Operating System - OpenVMS
1754885 Members
3833 Online
108827 Solutions
New Discussion юеВ

Re: Managing a cluster with 2 nodes without quorum disk

 
Yves Kinnaer
New Member

Managing a cluster with 2 nodes without quorum disk

Hi,

I have this issue with a cluster consisting of two nodes, no quorum disk (OpenVMS 7.1). Some of my former colleagues made some system adjustments and these are the actual values:
Node 1 (primary): 2 votes ; Node 2 ( secondary) : 1 vote. Sysparam expected_votes on both systems: 2. Cl_exp = 3 ; Cl_votes = 3. The application is running on node 1 (shadowcopying using a virtual DSA1...).
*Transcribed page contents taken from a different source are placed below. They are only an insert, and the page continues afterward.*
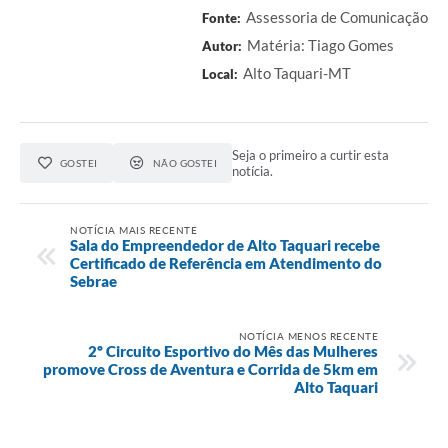
Assessoria de Comunicação
Fonte:
Matéria: Tiago Gomes
Autor:
Alto Taquari-MT
Local:
Seja o primeiro a curtir esta
GOSTEI
NÃO GOSTEI
notícia.
NOTÍCIA MAIS RECENTE
Sala do Empreendedor de Alto Taquari recebe
Certificado de Referência em Atendimento do
Sebrae
NOTÍCIA MENOS RECENTE
2º Circuito Esportivo do Mês das Mulheres
promove Cross de Aventura e Corrida de 5km em
Alto Taquari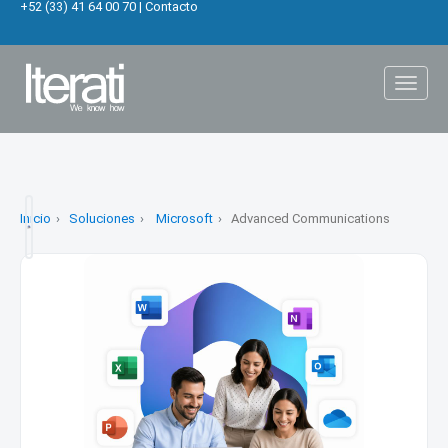
+52 (33) 41 64 00 70
|
Contacto
Toggl
naviga
Inicio
Soluciones
Microsoft
Advanced Communications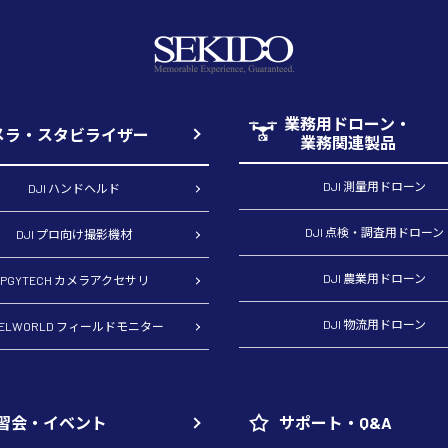
業務用ドローン・
メラ・スタビライザー
業務関連製品
DJI 測量用ドローン
DJI ハンドヘルド
DJI 点検・調査用ドローン
DJI プロ向け撮影機材
DJI 農業用ドローン
PGYTECH カメラアクセサリ
DJI 物流用ドローン
EELWORLD フィールドモニター
習会・イベント
サポート・Q&A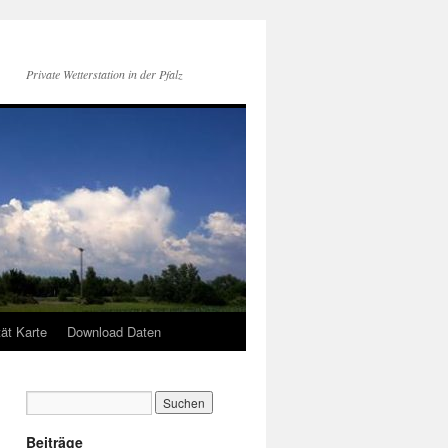
Private Wetterstation in der Pfalz
tät Karte
Download Daten
Beiträge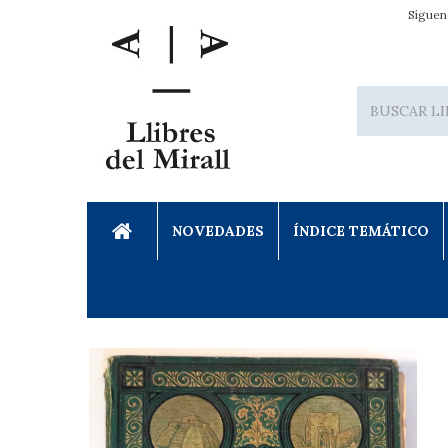
Síguen
NOVEDADES
ÍNDICE TEMÁTICO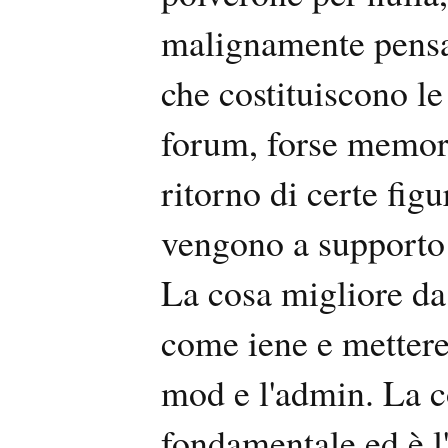
malignamente pensan
che costituiscono le
forum, forse memore 
ritorno di certe fig
vengono a supporto u
La cosa migliore da 
come iene e mettere
mod e l'admin. La c
fondamentale ed è l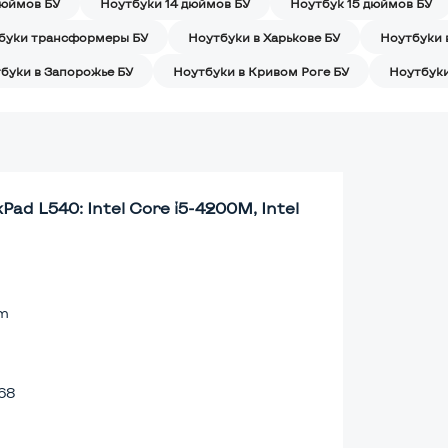
дюймов БУ
Ноутбуки 14 дюймов БУ
Ноутбук 15 дюймов БУ
буки трансформеры БУ
Ноутбуки в Харькове БУ
Ноутбуки 
буки в Запорожье БУ
Ноутбуки в Кривом Роге БУ
Ноутбуки
ad L540: Intel Core i5-4200M, Intel
lm
68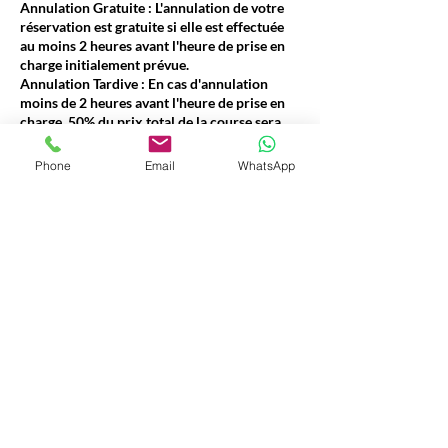
Annulation Gratuite : L'annulation de votre
réservation est gratuite si elle est effectuée
au moins 2 heures avant l'heure de prise en
charge initialement prévue.
Annulation Tardive : En cas d'annulation
moins de 2 heures avant l'heure de prise en
charge, 50% du prix total de la course sera
facturé.
Acompte : Pour certains types de trajets
Phone
Email
WhatsApp
(notamment les longues distances ou les
réservations spécifiques), un acompte dont le
montant variera entre 10% et 50% du prix
total pourra être exigé au moment de la
réservation. Le montant de l'acompte vous
sera clairement indiqué lors du processus de
réservation.
Transparence :Ces conditions sont
clairement affichées pour vous permettre de
planifier votre voyage en toute connaissance
de cause.
V7 Driver, c'est l'assurance d'un voyage
confortable et sans stress.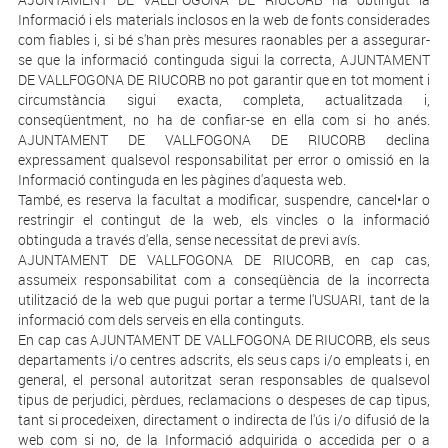
Informació i els materials inclosos en la web de fonts considerades
com fiables i, si bé s'han près mesures raonables per a assegurar-
se que la informació continguda sigui la correcta, AJUNTAMENT
DE VALLFOGONA DE RIUCORB no pot garantir que en tot moment i
circumstància sigui exacta, completa, actualitzada i,
conseqüentment, no ha de confiar-se en ella com si ho anés.
AJUNTAMENT DE VALLFOGONA DE RIUCORB declina
expressament qualsevol responsabilitat per error o omissió en la
Informació continguda en les pàgines d'aquesta web.
També, es reserva la facultat a modificar, suspendre, cancel•lar o
restringir el contingut de la web, els vincles o la informació
obtinguda a través d'ella, sense necessitat de previ avís.
AJUNTAMENT DE VALLFOGONA DE RIUCORB, en cap cas,
assumeix responsabilitat com a conseqüència de la incorrecta
utilització de la web que pugui portar a terme l'USUARI, tant de la
informació com dels serveis en ella continguts.
En cap cas AJUNTAMENT DE VALLFOGONA DE RIUCORB, els seus
departaments i/o centres adscrits, els seus caps i/o empleats i, en
general, el personal autoritzat seran responsables de qualsevol
tipus de perjudici, pèrdues, reclamacions o despeses de cap tipus,
tant si procedeixen, directament o indirecta de l'ús i/o difusió de la
web com si no, de la Informació adquirida o accedida per o a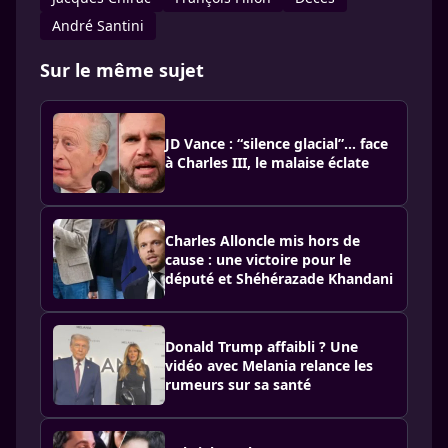
André Santini
Sur le même sujet
JD Vance : “silence glacial”… face
à Charles III, le malaise éclate
Charles Alloncle mis hors de
cause : une victoire pour le
député et Shéhérazade Khandani
Donald Trump affaibli ? Une
vidéo avec Melania relance les
rumeurs sur sa santé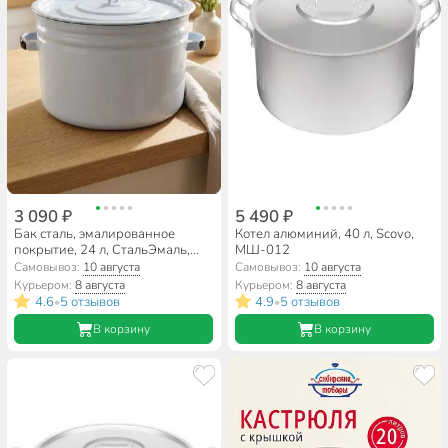
3 090 ₽
5 490 ₽
Бак сталь, эмалированное
Котел алюминий, 40 л, Scovo,
покрытие, 24 л, СтальЭмаль,
МШ-012
2с29, в ассортименте
Самовывоз:
10 августа
Самовывоз:
10 августа
Курьером:
8 августа
Курьером:
8 августа
4.6
5 отзывов
4.9
5 отзывов
•
•
В корзину
В корзину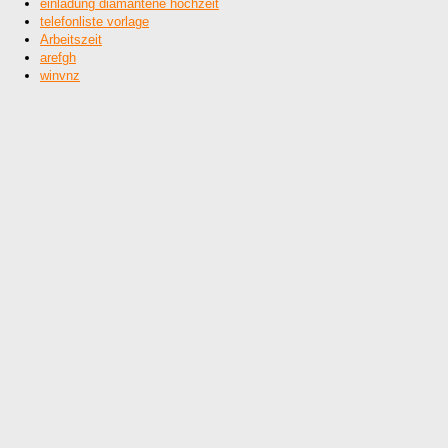
einladung diamantene hochzeit
telefonliste vorlage
Arbeitszeit
arefgh
winvnz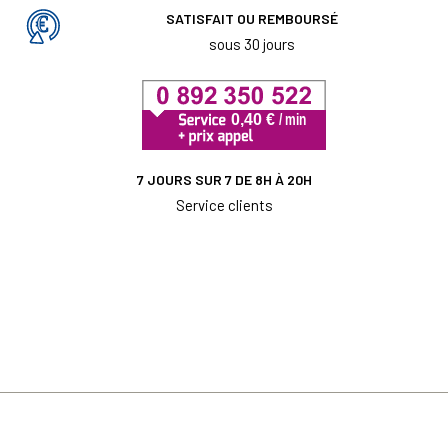
SATISFAIT OU REMBOURSÉ
sous 30 jours
7 JOURS SUR 7 DE 8H À 20H
Service clients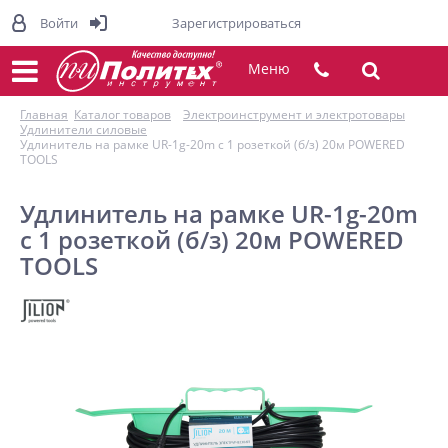
Войти
Зарегистрироваться
Меню
Главная
Каталог товаров
Электроинструмент и электротовары
Удлинители силовые
Удлинитель на рамке UR-1g-20m с 1 розеткой (б/з) 20м POWERED
TOOLS
Удлинитель на рамке UR-1g-20m
с 1 розеткой (б/з) 20м POWERED
TOOLS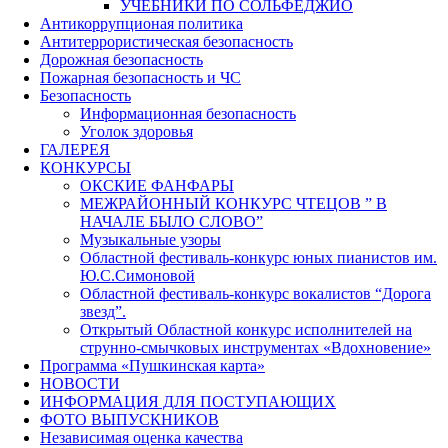
УЧЕБНИКИ ПО СОЛЬФЕДЖИО
Антикоррупционая политика
Антитеррористическая безопасность
Дорожная безопасность
Пожарная безопасность и ЧС
Безопасность
Информационная безопасность
Уголок здоровья
ГАЛЕРЕЯ
КОНКУРСЫ
ОКСКИЕ ФАНФАРЫ
МЕЖРАЙОННЫЙ КОНКУРС ЧТЕЦОВ ” В
НАЧАЛЕ БЫЛО СЛОВО”
Музыкальные узоры
Областной фестиваль-конкурс юных пианистов им.
Ю.С.Симоновой
Областной фестиваль-конкурс вокалистов “Дорога
звезд”.
Открытый Областной конкурс исполнителей на
струнно-смычковых инструментах «Вдохновение»
Программа «Пушкинская карта»
НОВОСТИ
ИНФОРМАЦИЯ ДЛЯ ПОСТУПАЮЩИХ
ФОТО ВЫПУСКНИКОВ
Независимая оценка качества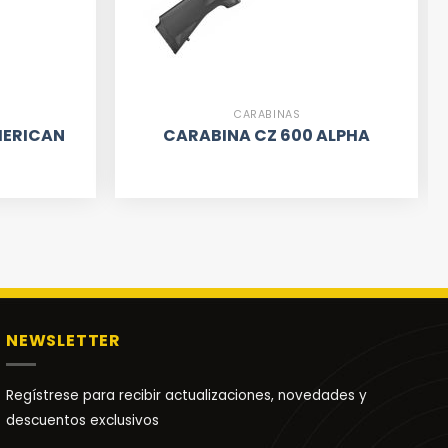
CARABINAS
MERICAN
CARABINA CZ 600 ALPHA
NEWSLETTER
Regístrese para recibir actualizaciones, novedades y
descuentos exclusivos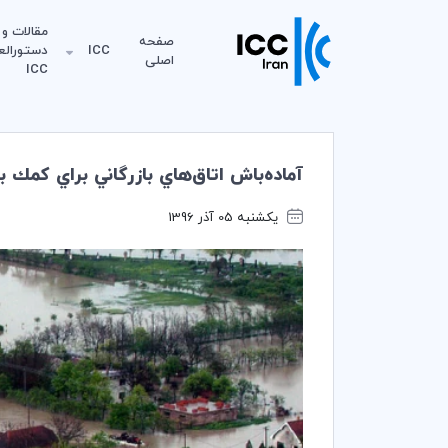
مقالات و
صفحه
ICC
دستورالع
اصلی
ICC
آماده‌باش اتاق‌هاي بازرگاني براي كمك 
یکشنبه 05 آذر 1396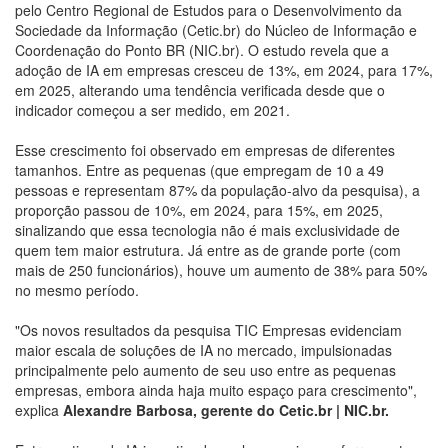
pelo Centro Regional de Estudos para o Desenvolvimento da
Sociedade da Informação (Cetic.br) do Núcleo de Informação e
Coordenação do Ponto BR (NIC.br). O estudo revela que a
adoção de IA em empresas cresceu de 13%, em 2024, para 17%,
em 2025, alterando uma tendência verificada desde que o
indicador começou a ser medido, em 2021.
Esse crescimento foi observado em empresas de diferentes
tamanhos. Entre as pequenas (que empregam de 10 a 49
pessoas e representam 87% da população-alvo da pesquisa), a
proporção passou de 10%, em 2024, para 15%, em 2025,
sinalizando que essa tecnologia não é mais exclusividade de
quem tem maior estrutura. Já entre as de grande porte (com
mais de 250 funcionários), houve um aumento de 38% para 50%
no mesmo período.
"Os novos resultados da pesquisa TIC Empresas evidenciam
maior escala de soluções de IA no mercado, impulsionadas
principalmente pelo aumento de seu uso entre as pequenas
empresas, embora ainda haja muito espaço para crescimento",
explica
Alexandre Barbosa, gerente do Cetic.br | NIC.br.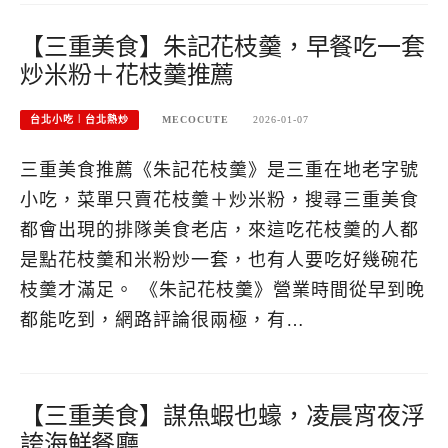
【三重美食】朱記花枝羹，早餐吃一套
炒米粉＋花枝羹推薦
台北小吃︱台北熱炒
MECOCUTE
2026-01-07
三重美食推薦《朱記花枝羹》是三重在地老字號
小吃，菜單只賣花枝羹＋炒米粉，搜尋三重美食
都會出現的排隊美食老店，來這吃花枝羹的人都
是點花枝羹和米粉炒一套，也有人要吃好幾碗花
枝羹才滿足。 《朱記花枝羹》營業時間從早到晚
都能吃到，網路評論很兩極，有…
【三重美食】謀魚蝦也蠔，凌晨宵夜浮
誇海鮮餐廳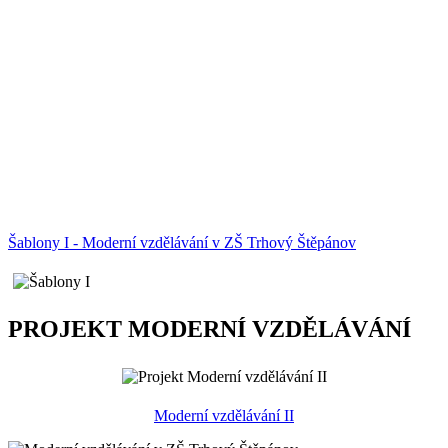
Šablony I - Moderní vzdělávání v ZŠ Trhový Štěpánov
PROJEKT MODERNÍ VZDĚLÁVÁNÍ
Moderní vzdělávání II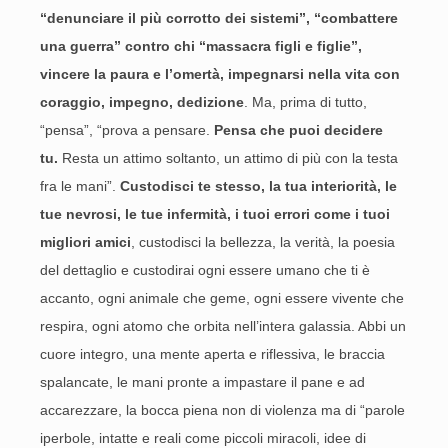
“denunciare il più corrotto dei sistemi”, “combattere
una guerra” contro chi “massacra figli e figlie”,
vincere la paura e l’omertà, impegnarsi nella vita con
coraggio, impegno, dedizione
. Ma, prima di tutto,
“pensa”, “prova a pensare.
Pensa che puoi decidere
tu.
Resta un attimo soltanto, un attimo di più con la testa
fra le mani”.
Custodisci te stesso, la tua interiorità, le
tue nevrosi, le tue infermità, i tuoi errori come i tuoi
migliori amici
, custodisci la bellezza, la verità, la poesia
del dettaglio e custodirai ogni essere umano che ti è
accanto, ogni animale che geme, ogni essere vivente che
respira, ogni atomo che orbita nell’intera galassia. Abbi un
cuore integro, una mente aperta e riflessiva, le braccia
spalancate, le mani pronte a impastare il pane e ad
accarezzare, la bocca piena non di violenza ma di “parole
iperbole, intatte e reali come piccoli miracoli, idee di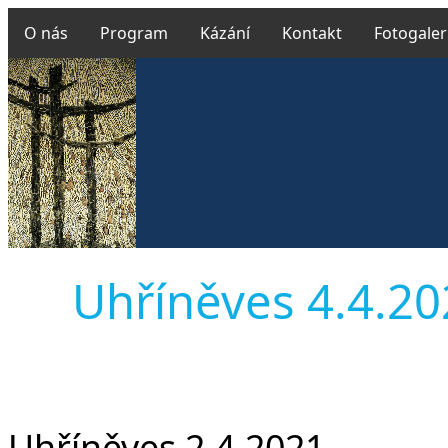
O nás
Program
Kázání
Kontakt
Fotogaler
Uhříněves 4.4.202
Uhříněves 2.4.2021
What do I have to do to run the application on Node 2 ? If I stop the application on Node 1 & shutdown using remove_node , I'll expect the second one to hang (until I reboot Node 1) because expected_votes = 2. In some old documentation, I do find a description of the expected_votes with value 1 (!). (Although it is generaly recommended to set this parameter to the total of all possible votes in order to avoid cluster partitioning...). Can I change the expected_votes to 1 & do I use "set write sysparams 0" or not ?
14 REPLIES 14
Wim Van den Wyngaert
Honored Contributor

Re: Managing a cluster with 2 nodes without quorum disk

Using remove_node will NOT put the cluster in hang. Not using it will do that.

What you have to do with the application to run it on the other node depends on the application. Some might need reconfig or extra installations.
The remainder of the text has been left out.